▶ **How to complete this task**
Repeat only part of the entries. Start at the line that has "作者: 万永刚,薛俭雷" and keep going through the last line, exactly as given.

▶ **Available data**
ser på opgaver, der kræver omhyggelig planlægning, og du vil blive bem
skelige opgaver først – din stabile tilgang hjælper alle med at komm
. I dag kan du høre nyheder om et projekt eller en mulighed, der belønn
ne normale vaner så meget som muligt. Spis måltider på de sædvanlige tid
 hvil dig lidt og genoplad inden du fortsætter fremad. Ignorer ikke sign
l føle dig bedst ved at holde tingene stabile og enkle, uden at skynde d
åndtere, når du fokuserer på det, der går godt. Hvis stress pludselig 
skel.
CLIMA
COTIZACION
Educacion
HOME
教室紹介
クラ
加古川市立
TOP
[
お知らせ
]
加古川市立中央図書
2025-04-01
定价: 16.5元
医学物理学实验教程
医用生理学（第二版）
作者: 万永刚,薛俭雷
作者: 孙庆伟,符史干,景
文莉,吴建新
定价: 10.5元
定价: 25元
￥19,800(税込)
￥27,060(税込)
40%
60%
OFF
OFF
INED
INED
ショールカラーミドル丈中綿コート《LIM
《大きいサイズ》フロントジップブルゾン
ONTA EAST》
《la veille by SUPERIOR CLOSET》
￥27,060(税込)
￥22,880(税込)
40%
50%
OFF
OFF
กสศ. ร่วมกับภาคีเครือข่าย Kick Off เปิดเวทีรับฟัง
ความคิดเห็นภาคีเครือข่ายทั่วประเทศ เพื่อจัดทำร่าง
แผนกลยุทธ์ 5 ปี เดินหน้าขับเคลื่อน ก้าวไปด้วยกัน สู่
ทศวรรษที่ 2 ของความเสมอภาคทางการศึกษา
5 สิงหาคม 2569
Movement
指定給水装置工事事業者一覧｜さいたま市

▶ **Written answer**
作者: 万永刚,薛俭雷
作者: 孙庆伟,符史干,景
文莉,吴建新
定价: 10.5元
定价: 25元
￥19,800(税込)
￥27,060(税込)
40%
60%
OFF
OFF
INED
INED
ショールカラーミドル丈中綿コート《LIM
《大きいサイズ》フロントジップブルゾン
ONTA EAST》
《la veille by SUPERIOR CLOSET》
￥27,060(税込)
￥22,880(税込)
40%
50%
OFF
OFF
กสศ. ร่วมกับภาคีเครือข่าย Kick Off เปิดเวทีรับฟัง
ความคิดเห็นภาคีเครือข่ายทั่วประเทศ เพื่อจัดทำร่าง
แผนกลยุทธ์ 5 ปี เดินหน้าขับเคลื่อน ก้าวไปด้วยกัน สู่
ทศวรรษที่ 2 ของความเสมอภาคทางการศึกษา
5 สิงหาคม 2569
Movement
指定給水装置工事事業者一覧｜さいたま市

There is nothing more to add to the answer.